Ben ha fatto, pertanto, il provvedimento impugnato a rilevare al riguardo che l’invito al danneggiato a sottoporsi a visita medica è stato effettuato ben oltre il termine dei 90 giorni dal ricevimento della richiesta di risarcimento, entro cui la Società avrebbe dovuto invece provvedere alla liquidazione dei danni fisici.

Nulla muta, poi, tenendo conto che il provvedimento dà conto della generale buona fede e dell’atteggiamento improntato ad una positiva soluzione della vicenda serbati dalla ricorrente: tale favorevole giudizio, plausibilmente correlato alle circostanze narrate alle pagg. 9 e 10 del gravame, relative alle modalità con le quali il difensore della danneggiata ha condotto le trattative con l’impresa, non è però assolutamente suscettibile di elidere l’accertamento della violazione commessa.

Di talchè tutti i rilievi dedotti dalla ricorrente non confermano che la sanzione sia stata erroneamente comminata o calcolata.
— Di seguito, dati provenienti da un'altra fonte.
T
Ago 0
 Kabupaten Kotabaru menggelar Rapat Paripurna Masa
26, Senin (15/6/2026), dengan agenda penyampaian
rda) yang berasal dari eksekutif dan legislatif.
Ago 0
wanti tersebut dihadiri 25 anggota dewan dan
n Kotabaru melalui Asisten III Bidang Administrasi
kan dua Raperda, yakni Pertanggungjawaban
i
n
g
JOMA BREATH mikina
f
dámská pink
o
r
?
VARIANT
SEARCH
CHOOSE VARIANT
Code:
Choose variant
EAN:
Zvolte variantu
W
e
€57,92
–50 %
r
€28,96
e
Parte ricorrente lamenta anche la violazione dei principi di proporzionalità e dell’art. 11 della l. 689/81.

La censura è però estremamente generica.

Al riguardo, il Collegio, per economia espositiva, può indi limitarsi a richiamare i criteri di quantificazione della sanzione seguiti dall’Isvap nella fattispecie, illustrati alle pagg. 14 e ss. della memoria difensiva dell’Istituto.

Infine, non è neanche fondata la pretesa della società, avanzata con l’ultimo profilo della censura in trattazione, di beneficiare della riduzione del 30% della sanzione, in applicazione del comma 3 dell’art. 315 del codice delle assicurazioni.
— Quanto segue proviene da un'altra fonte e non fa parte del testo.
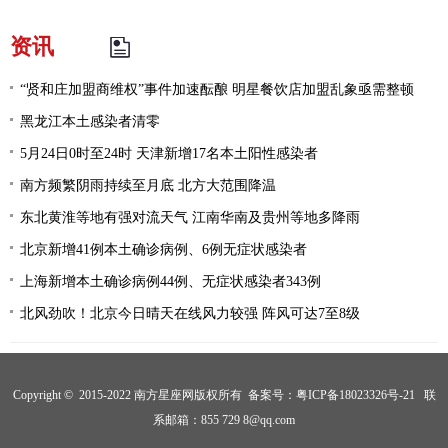
资讯
“贤和庄加盟商维权”事件加速酝酿 明星餐饮店加盟乱象亟需整顿
黑龙江本土感染者清零
5月24日0时至24时 天津新增17名本土阳性感染者
南方频繁阴雨持续至月底 北方大范围降温
东北黄淮等地有强对流天气 江南华南及贵州等地多降雨
北京新增41例本土确诊病例、6例无症状感染者
上海新增本土确诊病例44例、无症状感染者343例
北风劲吹！北京今日晴天在线风力较强 阵风可达7至8级
Copyright © 2015-2022 南方星座网版权所有 备案号：
粤ICP备18023326号-21
联
系邮箱：855 729 8@qq.com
Infatti, pur in disparte ogni altra questione introdotta dall’Isvap, premesso che la invocata diposizione correla la riduzione alla fattispecie nella quale la formulazione dell’offerta sia in ritardo rispetto al termine utile, ma avvenga contestualmente al pagamento della somma, si osserva che è la stessa Società a riferire che tali condizioni non si sono evidentemente realizzate, laddove espone che il legale della danneggiata avrebbe dovuto trattenere il tentativo di pagamento effettuato dalla ricorrente "in conto maggiore avere" (pag. 11 del ricorso).
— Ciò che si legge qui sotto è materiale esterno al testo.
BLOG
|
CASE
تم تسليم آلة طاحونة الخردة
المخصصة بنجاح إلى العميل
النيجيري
6. Per tutto quanto precede, il ricorso deve essere respinto.

Le spese di lite, liquidate come da dispositivo, seguono la soccombenza.

P.Q.M.

Il Tribunale Amministrativo Regionale per il Lazio (Sezione Prima)

definitivamente pronunciando sul ricorso di cui in epigrafe, lo respinge.

Condanna la parte ricorrente a corrispondere in favore della resistente Isvap le spese di lite, che liquida in complessivi Euro 2.000,00 (euro duemila/00).

Ordina che la presente sentenza sia eseguita dall’autorità amministrativa.